SUPPLIED DATA: Begin

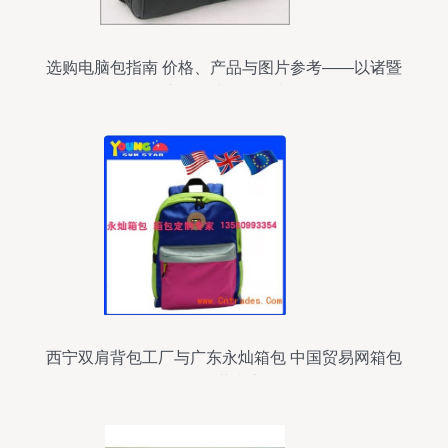
选购电脑包指南 价格、产品与图片参考——以诸暨
天叶箱包鞋帽零售为例
西宁双肩背包工厂与广东永灿箱包 中国贸易网箱包
销售的共赢之道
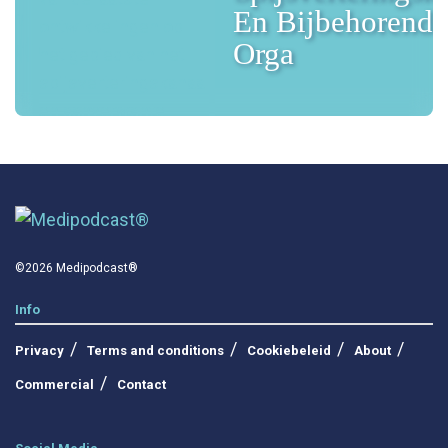
En Bijbehorende
Orga
©2026 Medipodcast®
Info
Privacy
Terms and conditions
Cookiebeleid
About
Commercial
Contact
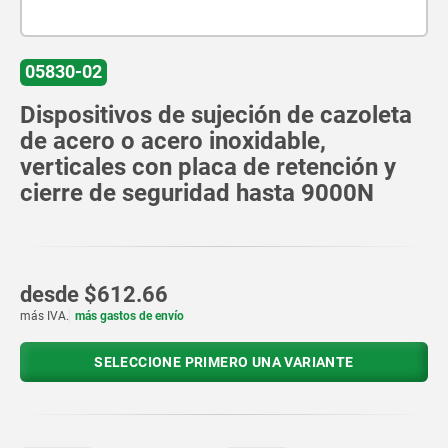
05830-02
Dispositivos de sujeción de cazoleta
de acero o acero inoxidable,
verticales con placa de retención y
cierre de seguridad hasta 9000N
desde
$612.66
más IVA.
más gastos de envío
SELECCIONE PRIMERO UNA VARIANTE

SUPPLIED DATA: End

Without including any picture, retype the entries exactly.

选购电脑包指南 价格、产品与图片参考——以诸暨
天叶箱包鞋帽零售为例
西宁双肩背包工厂与广东永灿箱包 中国贸易网箱包
销售的共赢之道
En Bijbehorende
Orga
©2026 Medipodcast®
Info
Privacy
Terms and conditions
Cookiebeleid
About
Commercial
Contact
05830-02
Dispositivos de sujeción de cazoleta
de acero o acero inoxidable,
verticales con placa de retención y
cierre de seguridad hasta 9000N
desde
$612.66
más IVA.
más gastos de envío
SELECCIONE PRIMERO UNA VARIANTE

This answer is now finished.